A question arises as to whether childhood shyness leads to mental health problems later in life. Due to the fact that shy children tend to avoid activities such as sports, drama and debate, which in turn causes them to be perceived as unfriendly and untalented, shy children tend to feel lonely and to develop fewer friendships.

This lack of social skill can lead to low self-esteem. Shy children tend to become anxious teens, and shy adults tend to have small social networks and to feel less satisfied than others with comparable social support. Parents can help their child to overcome fear.

There are many ways for parents to help children overcome their shyness. First of all, observe your child, talk to school teachers and be a role model. Tell your child that it is normal to be bashful. Children will tend to feel better about their shyness when parents discuss their own shyness and how they overcame it.

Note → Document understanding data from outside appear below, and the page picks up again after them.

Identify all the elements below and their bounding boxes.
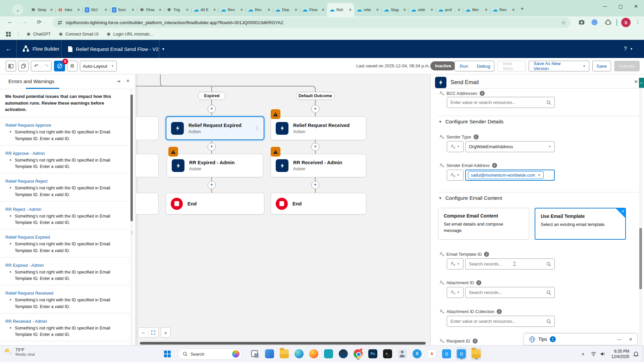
url-text[interactable]: isijoftoronto.lightning.force.com/builde… [66, 20, 558, 25]
extensions-icon[interactable] [605, 19, 611, 25]
apps-grid-icon[interactable] [6, 32, 11, 37]
attachment-collection-input[interactable] [447, 316, 555, 327]
browser-tab[interactable]: ❋Simp✕ [28, 3, 55, 16]
activate-button[interactable]: Activate [614, 61, 640, 71]
browser-tab[interactable]: ☁︎Ren✕ [490, 3, 517, 16]
tab-close-icon[interactable]: ✕ [349, 8, 352, 12]
browser-tab[interactable]: ❋Flow✕ [137, 3, 164, 16]
partial-node[interactable] [136, 193, 159, 215]
node-relief-request-expired[interactable]: Relief Request ExpiredAction ⋮ [166, 116, 264, 140]
forward-icon[interactable]: → [22, 19, 28, 25]
email-template-resource-picker[interactable]: Aa▼ [447, 258, 464, 269]
scrollbar-track[interactable] [639, 88, 642, 345]
address-bar[interactable]: isijoftoronto.lightning.force.com/builde… [53, 17, 571, 28]
skype-icon[interactable]: S [412, 347, 422, 360]
canvas-horizontal-scrollbar[interactable] [140, 342, 426, 345]
save-as-new-version-button[interactable]: Save As New Version [529, 61, 580, 71]
bookmark-login-url[interactable]: ❋Login URL mismatc... [106, 32, 153, 37]
terminal-icon[interactable]: >_ [382, 347, 393, 360]
new-tab-button[interactable]: + [521, 5, 524, 12]
scrollbar-thumb[interactable] [130, 95, 133, 221]
scrollbar-thumb[interactable] [639, 228, 642, 289]
start-button[interactable] [164, 351, 171, 357]
node-rr-expired-admin[interactable]: RR Expired - AdminAction [167, 154, 263, 177]
wifi-icon[interactable] [591, 352, 596, 356]
pin-panel-icon[interactable]: ⇥ [116, 78, 120, 84]
info-icon[interactable]: i [473, 339, 478, 344]
sender-email-input[interactable]: saiful@momentum-worldwide.com ✕ [465, 170, 555, 181]
acrobat-icon[interactable]: A [427, 347, 437, 360]
show-desktop-button[interactable] [643, 346, 644, 362]
explorer-window-icon[interactable] [471, 347, 481, 360]
node-relief-request-received[interactable]: Relief Request ReceivedAction [271, 116, 366, 140]
node-end[interactable]: End [166, 193, 264, 215]
undo-icon[interactable]: ↶ [31, 63, 41, 69]
branch-label-default-outcome[interactable]: Default Outcome [296, 92, 335, 100]
sender-type-resource-picker[interactable]: Aa▼ [447, 141, 464, 152]
tab-close-icon[interactable]: ✕ [485, 8, 488, 12]
node-menu-icon[interactable]: ⋮ [255, 125, 260, 131]
sender-email-chip[interactable]: saiful@momentum-worldwide.com ✕ [468, 171, 544, 179]
tab-close-icon[interactable]: ✕ [376, 8, 379, 12]
minimize-tips-icon[interactable]: — [617, 337, 622, 342]
window-minimize-button[interactable]: — [597, 0, 613, 13]
vscode-icon[interactable]: ⟨⟩ [441, 347, 452, 360]
tab-close-icon[interactable]: ✕ [159, 8, 162, 12]
tab-close-icon[interactable]: ✕ [131, 8, 135, 12]
layout-select[interactable]: Auto-Layout▼ [80, 61, 117, 71]
remove-chip-icon[interactable]: ✕ [538, 173, 540, 177]
notifications-bell-icon[interactable] [633, 351, 639, 357]
info-icon[interactable]: i [480, 91, 485, 96]
contacts-icon[interactable] [397, 347, 408, 360]
store-icon[interactable] [323, 347, 334, 360]
browser-menu-icon[interactable]: ⋮ [635, 19, 640, 25]
tab-close-icon[interactable]: ✕ [213, 8, 216, 12]
file-explorer-icon[interactable] [279, 347, 289, 360]
help-button[interactable]: ?▼ [624, 40, 633, 58]
browser-tab[interactable]: ☁︎Dep✕ [273, 3, 300, 16]
bookmark-chatgpt[interactable]: ❋ChatGPT [26, 32, 51, 37]
bookmark-connect-gmail[interactable]: ❋Connect Gmail UI [58, 32, 99, 37]
partial-node[interactable] [136, 116, 159, 140]
tab-close-icon[interactable]: ✕ [458, 8, 461, 12]
attachment-field[interactable] [469, 290, 544, 295]
attachment-resource-picker[interactable]: Aa▼ [447, 287, 464, 298]
edge-icon[interactable] [294, 347, 304, 360]
vscode-window-icon[interactable]: ⟨⟩ [456, 347, 467, 360]
profile-avatar[interactable]: S [621, 18, 631, 27]
browser-tab[interactable]: ☁︎Rec✕ [246, 3, 273, 16]
widgets-icon[interactable] [264, 347, 275, 360]
info-icon[interactable]: i [497, 309, 502, 314]
zoom-out-button[interactable]: − [138, 330, 148, 336]
attachment-search-input[interactable] [465, 287, 555, 298]
sender-email-resource-picker[interactable]: Aa▼ [447, 170, 464, 181]
view-tests-button[interactable]: View Tests [497, 61, 526, 71]
tab-close-icon[interactable]: ✕ [294, 8, 298, 12]
node-end[interactable]: End [271, 193, 366, 215]
sender-type-combobox[interactable]: ▼ [465, 141, 555, 152]
bcc-input-field[interactable] [450, 100, 544, 105]
browser-tab[interactable]: ☁︎Reli✕ [327, 3, 354, 16]
warning-item-link[interactable]: RR Reject - Admin [5, 207, 130, 212]
info-icon[interactable]: i [484, 252, 489, 257]
attachment-collection-field[interactable] [450, 319, 544, 324]
browser-tab[interactable]: ☁︎All E✕ [191, 3, 218, 16]
browser-tab[interactable]: ☁︎prof✕ [436, 3, 463, 16]
password-manager-icon[interactable] [591, 19, 598, 25]
add-element-button[interactable]: + [208, 143, 216, 151]
steam-icon[interactable] [338, 347, 348, 360]
section-configure-sender[interactable]: ▼ Configure Sender Details [438, 119, 503, 125]
tab-close-icon[interactable]: ✕ [322, 8, 325, 12]
sender-type-value[interactable] [469, 144, 546, 149]
run-button[interactable]: Run [454, 61, 473, 71]
tab-search-button[interactable]: ⌄ [12, 4, 23, 15]
browser-tab[interactable]: ☁︎Mer✕ [463, 3, 490, 16]
tab-close-icon[interactable]: ✕ [50, 8, 53, 12]
close-tips-icon[interactable]: ✕ [629, 337, 633, 342]
chrome-icon[interactable] [353, 347, 363, 360]
browser-tab[interactable]: ☁︎Flow✕ [300, 3, 327, 16]
flow-title-menu[interactable]: Relief Request Email Send Flow - V2 ▼ [68, 40, 165, 58]
warning-item-link[interactable]: RR Approve - Admin [5, 151, 130, 156]
save-button[interactable]: Save [592, 61, 611, 71]
warning-item-link[interactable]: Relief Request Expired [5, 235, 130, 240]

It is very important to prevent labeling of the children as "shy" when talking with others, as parents sometimes say in front of a child that he or she is shy. Big mistake! Children who are told that they are shy tend to start thinking of themselves as shy and then fulfill the role. Wise parents never hang a negative label on their children. Because shy behavior is so obvious in children, other children and adults often comment on it, saying something like, "Oh, she's shy."

Try disagreeing in a good-natured way and offering a non- labeling alternative explanation, such as that your child sometimes takes a while to warm up. As for being a role model, children learn a great deal through observing the behaviors of parents and others around them.

Parents who never invite anyone over to the house, never take phone calls and never speak to strangers may tend to have shy or nonsocial children. Try inviting friends and family members over, and visit neighbors. Most importantly, talk with children the same age as your child, or join in their games. If your child won't speak or join in, don't worry, you're setting an example that shows that being outgoing is something fun and positive.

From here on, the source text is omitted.